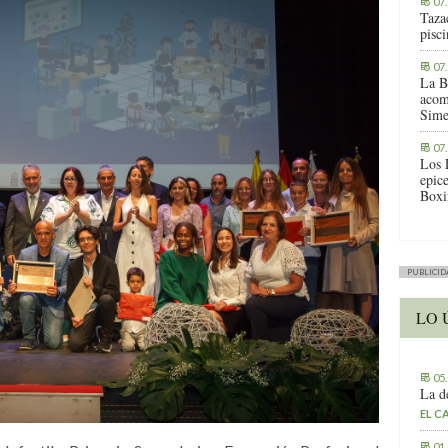
07
Tazac
pisc
07
La B
acom
Sime
07
Los 
epic
Boxi
PUBLICID
LO 
05
La d
EL C
01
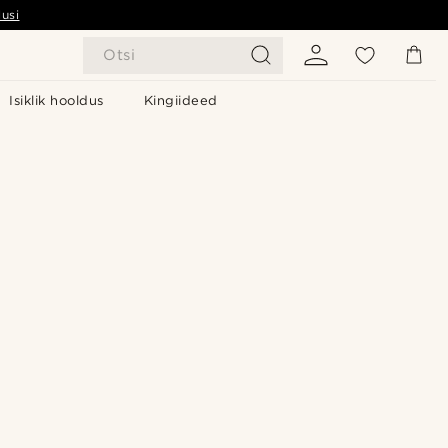
usi
Otsi
Isiklik hooldus
Kingiideed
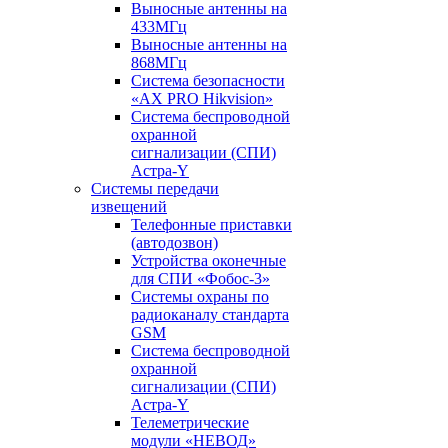
Выносные антенны на
433МГц
Выносные антенны на
868МГц
Система безопасности
«AX PRO Hikvision»
Система беспроводной
охранной
сигнализации (СПИ)
Астра-Y
Системы передачи
извещений
Телефонные приставки
(автодозвон)
Устройства оконечные
для СПИ «Фобос-3»
Системы охраны по
радиоканалу стандарта
GSM
Система беспроводной
охранной
сигнализации (СПИ)
Астра-Y
Телеметрические
модули «НЕВОД»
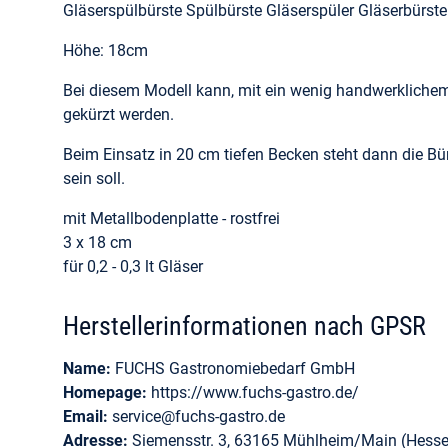
Gläserspülbürste Spülbürste Gläserspüler Gläserbürs
Höhe: 18cm
Bei diesem Modell kann, mit ein wenig handwerklichem
gekürzt werden.
Beim Einsatz in 20 cm tiefen Becken steht dann die Bürs
sein soll.
mit Metallbodenplatte - rostfrei
3 x 18 cm
für 0,2 - 0,3 lt Gläser
Herstellerinformationen nach GPSR
Name:
FUCHS Gastronomiebedarf GmbH
Homepage:
https://www.fuchs-gastro.de/
Email:
service@fuchs-gastro.de
Adresse:
Siemensstr. 3, 63165 Mühlheim/Main (Hesse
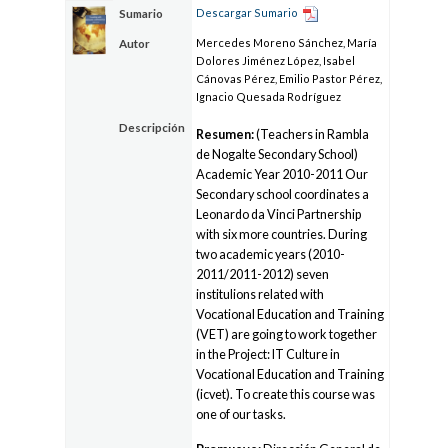
Descargar Sumario
Sumario
Mercedes Moreno Sánchez, María
Autor
Dolores Jiménez López, Isabel
Cánovas Pérez, Emilio Pastor Pérez,
Ignacio Quesada Rodríguez
Descripción
Resumen:
(Teachers in Rambla
de Nogalte Secondary School)
Academic Year 2010-2011 Our
Secondary school coordinates a
Leonardo da Vinci Partnership
with six more countries. During
two academic years (2010-
2011/2011-2012) seven
institulions related with
Vocational Education and Training
(VET) are going to work together
in the Project: IT Culture in
Vocational Education and Training
(icvet). To create this course was
one of our tasks.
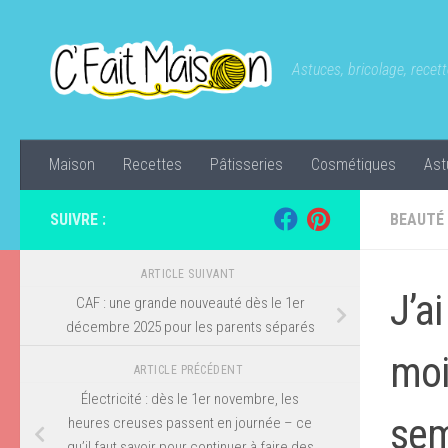
Skip to content
Astuces, bricolage, recette
Maison
Recettes
Pâtisseries
Cosmétiques
Ast
SUIVRE :
BEAUTÉ
ARTICLE SUIVANT
J’a
CAF : une grande nouveauté dès le 1er
décembre 2025 pour les parents séparés
moi
ARTICLE PRÉCÉDENT
Électricité : dès le 1er novembre, les
sem
heures creuses passent en journée – ce
qu’il faut savoir pour continuer à faire des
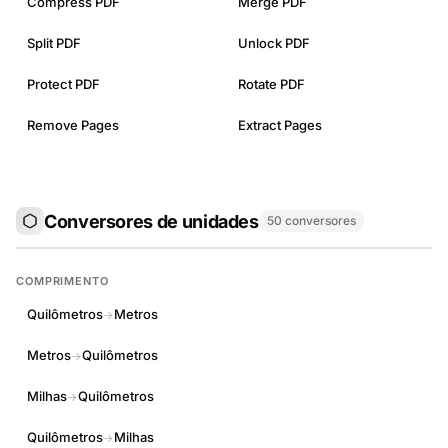
Compress PDF
Merge PDF
Split PDF
Unlock PDF
Protect PDF
Rotate PDF
Remove Pages
Extract Pages
Conversores de unidades
50 conversores
COMPRIMENTO
Quilômetros
Metros
→
Metros
Quilômetros
→
Milhas
Quilômetros
→
Quilômetros
Milhas
→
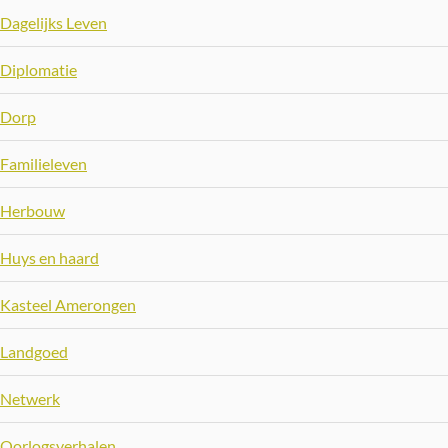
Dagelijks Leven
Diplomatie
Dorp
Familieleven
Herbouw
Huys en haard
Kasteel Amerongen
Landgoed
Netwerk
Oorlogsverhalen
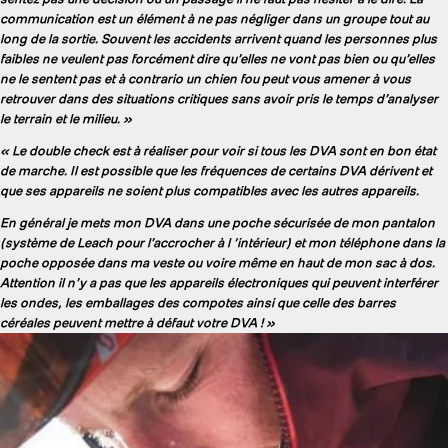
communication est un élément à ne pas négliger dans un groupe tout au
long de la sortie. Souvent les accidents arrivent quand les personnes plus
faibles ne veulent pas forcément dire qu’elles ne vont pas bien ou qu’elles
ne le sentent pas et à contrario un chien fou peut vous amener à vous
retrouver dans des situations critiques sans avoir pris le temps d’analyser
le terrain et le milieu. »
« Le double check est à réaliser pour voir si tous les DVA sont en bon état
de marche. Il est possible que les fréquences de certains DVA dérivent et
que ses appareils ne soient plus compatibles avec les autres appareils.
En général je mets mon DVA dans une poche sécurisée de mon pantalon
(système de Leach pour l’accrocher à l ‘intérieur) et mon téléphone dans la
poche opposée dans ma veste ou voire même en haut de mon sac à dos.
Attention il n’y a pas que les appareils électroniques qui peuvent interférer
les ondes, les emballages des compotes ainsi que celle des barres
céréales peuvent mettre à défaut votre DVA ! »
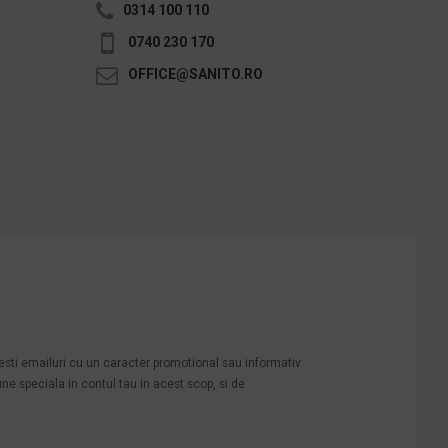
0314 100 110
0740 230 170
OFFICE@SANITO.RO
mesti emailuri cu un caracter promotional sau informativ
une speciala in contul tau in acest scop, si de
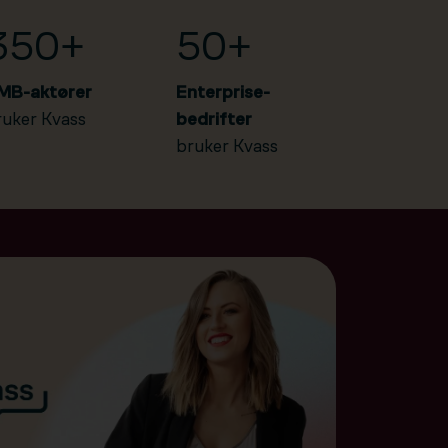
350+
50+
MB-aktører
Enterprise-
ruker Kvass
bedrifter
bruker Kvass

○ ○ ○

[TASK DETAILS] What is needed is an exact copy of the records above, with no pictures in it.

[COMPLETED TASK]
07
Tazac
pisc
07
La B
acom
Sime
07
Los 
epic
Boxi
PUBLICID
LO 
05
La d
EL C
01
usi
Otsi
Isiklik hooldus
Kingiideed
Выносные антенны на
433МГц
Выносные антенны на
868МГц
Система безопасности
«AX PRO Hikvision»
Система беспроводной
охранной
сигнализации (СПИ)
Астра-Y
Системы передачи
извещений
Телефонные приставки
(автодозвон)
Устройства оконечные
для СПИ «Фобос-3»
Системы охраны по
радиоканалу стандарта
GSM
Система беспроводной
охранной
сигнализации (СПИ)
Астра-Y
Телеметрические
модули «НЕВОД»
Gläserspülbürste Spülbürste Gläserspüler Gläserbürs
Höhe: 18cm
Bei diesem Modell kann, mit ein wenig handwerklichem
gekürzt werden.
Beim Einsatz in 20 cm tiefen Becken steht dann die Bürs
sein soll.
mit Metallbodenplatte - rostfrei
3 x 18 cm
für 0,2 - 0,3 lt Gläser
Herstellerinformationen nach GPSR
Name:
FUCHS Gastronomiebedarf GmbH
Homepage:
https://www.fuchs-gastro.de/
Email:
service@fuchs-gastro.de
Adresse:
Siemensstr. 3, 63165 Mühlheim/Main (Hesse
Descargar Sumario
Sumario
Mercedes Moreno Sánchez, María
Autor
Dolores Jiménez López, Isabel
Cánovas Pérez, Emilio Pastor Pérez,
Ignacio Quesada Rodríguez
Descripción
Resumen:
(Teachers in Rambla
de Nogalte Secondary School)
Academic Year 2010-2011 Our
Secondary school coordinates a
Leonardo da Vinci Partnership
with six more countries. During
two academic years (2010-
2011/2011-2012) seven
institulions related with
Vocational Education and Training
(VET) are going to work together
in the Project: IT Culture in
Vocational Education and Training
(icvet). To create this course was
one of our tasks.
Skip to content
Astuces, bricolage, recette
Maison
Recettes
Pâtisseries
Cosmétiques
Ast
SUIVRE :
BEAUTÉ
ARTICLE SUIVANT
J’a
CAF : une grande nouveauté dès le 1er
décembre 2025 pour les parents séparés
moi
ARTICLE PRÉCÉDENT
Électricité : dès le 1er novembre, les
sem
heures creuses passent en journée – ce
qu’il faut savoir pour continuer à faire des
Compress PDF
Merge PDF
Split PDF
Unlock PDF
Protect PDF
Rotate PDF
Remove Pages
Extract Pages
Conversores de unidades
50 conversores
COMPRIMENTO
Quilômetros
Metros
→
Metros
Quilômetros
→
Milhas
Quilômetros
→
Quilômetros
Milhas
→
Dagelijks Leven
Diplomatie
Dorp
Familieleven
Herbouw
Huys en haard
Kasteel Amerongen
Landgoed
Netwerk
Oorlogsverhalen
communication est un élément à ne pas négliger dans un groupe tout au
long de la sortie. Souvent les accidents arrivent quand les personnes plus
faibles ne veulent pas forcément dire qu’elles ne vont pas bien ou qu’elles
ne le sentent pas et à contrario un chien fou peut vous amener à vous
retrouver dans des situations critiques sans avoir pris le temps d’analyser
le terrain et le milieu. »
« Le double check est à réaliser pour voir si tous les DVA sont en bon état
de marche. Il est possible que les fréquences de certains DVA dérivent et
que ses appareils ne soient plus compatibles avec les autres appareils.
En général je mets mon DVA dans une poche sécurisée de mon pantalon
(système de Leach pour l’accrocher à l ‘intérieur) et mon téléphone dans la
poche opposée dans ma veste ou voire même en haut de mon sac à dos.
Attention il n’y a pas que les appareils électroniques qui peuvent interférer
les ondes, les emballages des compotes ainsi que celle des barres
céréales peuvent mettre à défaut votre DVA ! »
0314 100 110
0740 230 170
OFFICE@SANITO.RO
mesti emailuri cu un caracter promotional sau informativ
une speciala in contul tau in acest scop, si de
350+
50+
MB-aktører
Enterprise-
ruker Kvass
bedrifter
bruker Kvass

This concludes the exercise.